Além disso, estabelece que os casos de contaminação pelo coronavírus não serão considerados ocupacionais, exceto mediante comprovação de nexo causal, fato que terá repercussão não apenas na esfera trabalhista, mas, também, previdenciária.
Enfim, verifica-se pela Medida Provisória que o Governo Federal demonstra preocupação com a manutenção dos empregos, buscando, em meio, ao caos vigente, formas que possibilitem o enfrentamento da crise, cujas consequências ainda estão por vir.
Por maiores que sejam as críticas, atravessamos um período de sacrifício, seja pelo isolamento social, seja pela dificuldade em honrar compromissos profissionais e financeiros. Em situações como esta, a solidariedade deve prevalecer, não podendo, por se tratar de caso de força maior, recair exclusivamente sobre a iniciativa privada o encargo de sobreviver em meio à pandemia.

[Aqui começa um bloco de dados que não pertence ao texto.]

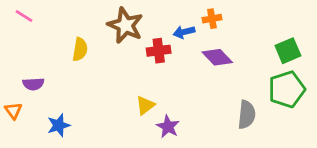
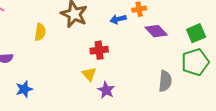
red cross: (159, 51) -> (99, 50), moved
purple diamond: (217, 57) -> (156, 31), moved
yellow triangle: (145, 105) -> (89, 74), turned -35

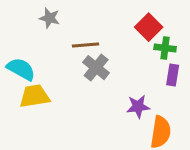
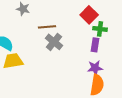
purple rectangle: (173, 75) -> (95, 45), moved
purple star: (138, 107) -> (95, 68), moved

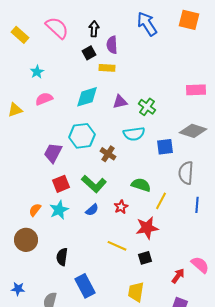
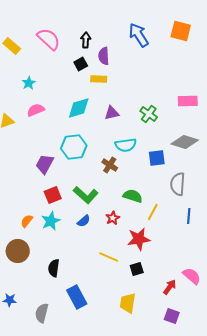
green cross: (147, 107) -> (149, 114), moved
brown cross: (108, 154) -> (110, 165), moved

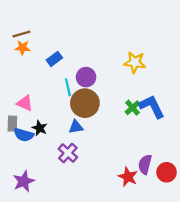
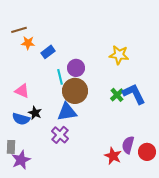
orange star: (23, 48) -> (28, 43), moved
gray rectangle: (12, 124) -> (11, 147), moved
blue triangle: (76, 127) -> (67, 112), size x1.5

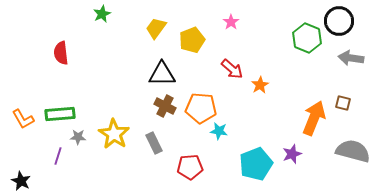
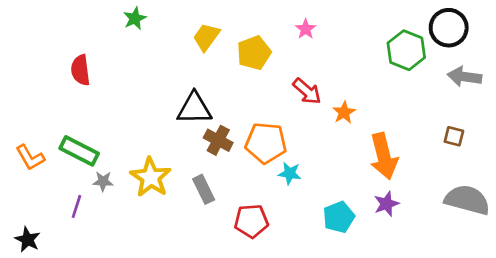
black triangle: (162, 74) -> (194, 108), moved
green rectangle: (60, 114) -> (79, 151), turned 32
orange arrow: (314, 118) -> (384, 156), moved, turned 144
cyan pentagon: (256, 164) -> (339, 217), size x0.7

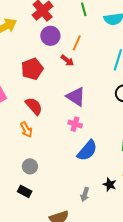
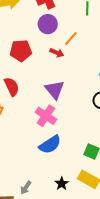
red arrow: (67, 61) -> (57, 53), turned -32
pink cross: (75, 124) -> (46, 116), size x1.5
gray arrow: (85, 194) -> (26, 188), moved

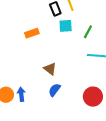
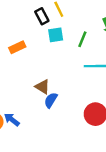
blue semicircle: (54, 90) -> (51, 100), moved
blue arrow: (21, 94) -> (12, 120), turned -40

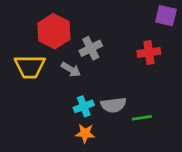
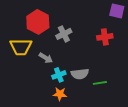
gray arrow: (71, 69) -> (46, 58), moved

A desordem atravessada merece a atenção de todos. Cada um deve fazer a sua parte, em especial o governo, que não deve ficar de mãos atadas esperando que o pior aconteça. Entre erros e acertos, devemos tentar equilibrar a balança que envolve empregados e empregadores. Como já disse Cora Coralina, “mais esperança nos meus passos do que tristeza nos meus ombros”.
Seguimos em frente!
Notas
[2] Em nota a ANAMATRA afirmou que “a MP nº 927, de forma inoportuna e desastrosa, simplesmente destrói o pouco que resta dos alicerces históricos das relações individuais e coletivas de trabalho, impactando direta e profundamente na subsistência dos trabalhadores, das trabalhadoras e de suas famílias, assim como atinge a sobrevivência de micro, pequenas e médias empresas, com gravíssimas repercussões para a economia e impactos no tecido social” (in https://www.anamatra.org.br/imprensa/noticias/29459-anamatra-se-manifesta-sobre-o-teor-da-mp-927-2020, acesso: 23/03/202, 14:57h)

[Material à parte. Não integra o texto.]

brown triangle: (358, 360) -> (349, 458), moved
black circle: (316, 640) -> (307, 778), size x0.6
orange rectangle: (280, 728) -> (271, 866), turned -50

[3] Art. 476-A. O contrato de trabalho poderá ser suspenso, por um período de dois a cinco meses, para participação do empregado em curso ou programa de qualificação profissional oferecido pelo empregador, com duração equivalente à suspensão contratual, mediante previsão em convenção ou acordo coletivo de trabalho e aquiescência formal do empregado, observado o disposto no art. 471 desta Consolidação.
§ 1o Após a autorização concedida por intermédio de convenção ou acordo coletivo, o empregador deverá notificar o respectivo sindicato, com antecedência mínima de quinze dias da suspensão contratual.
§ 2o O contrato de trabalho não poderá ser suspenso em conformidade com o disposto no caput deste artigo mais de uma vez no período de dezesseis meses.
§ 3o O empregador poderá conceder ao empregado ajuda compensatória mensal, sem natureza salarial, durante o período de suspensão contratual nos termos do caput deste artigo, com valor a ser definido em convenção ou acordo coletivo.
§ 4o Durante o período de suspensão contratual para participação em curso ou programa de qualificação profissional, o empregado fará jus aos benefícios voluntariamente concedidos pelo empregador.
§ 5o Se ocorrer a dispensa do empregado no transcurso do período de suspensão contratual ou nos três meses subseqüentes ao seu retorno ao trabalho, o empregador pagará ao empregado, além das parcelas indenizatórias previstas na legislação em vigor, multa a ser estabelecida em convenção ou acordo coletivo, sendo de, no mínimo, cem por cento sobre o valor da última remuneração mensal anterior à suspensão do contrato.
§ 6o Se durante a suspensão do contrato não for ministrado o curso ou programa de qualificação profissional, ou o empregado permanecer trabalhando para o empregador, ficará descaracterizada a suspensão, sujeitando o empregador ao pagamento imediato dos salários e dos encargos sociais referentes ao período, às penalidades cabíveis previstas na legislação em vigor, bem como às sanções previstas em convenção ou acordo coletivo.
§ 7o O prazo limite fixado no caput poderá ser prorrogado mediante convenção ou acordo coletivo de trabalho e aquiescência formal do empregado, desde que o empregador arque com o ônus correspondente ao valor da bolsa de qualificação profissional, no respectivo período.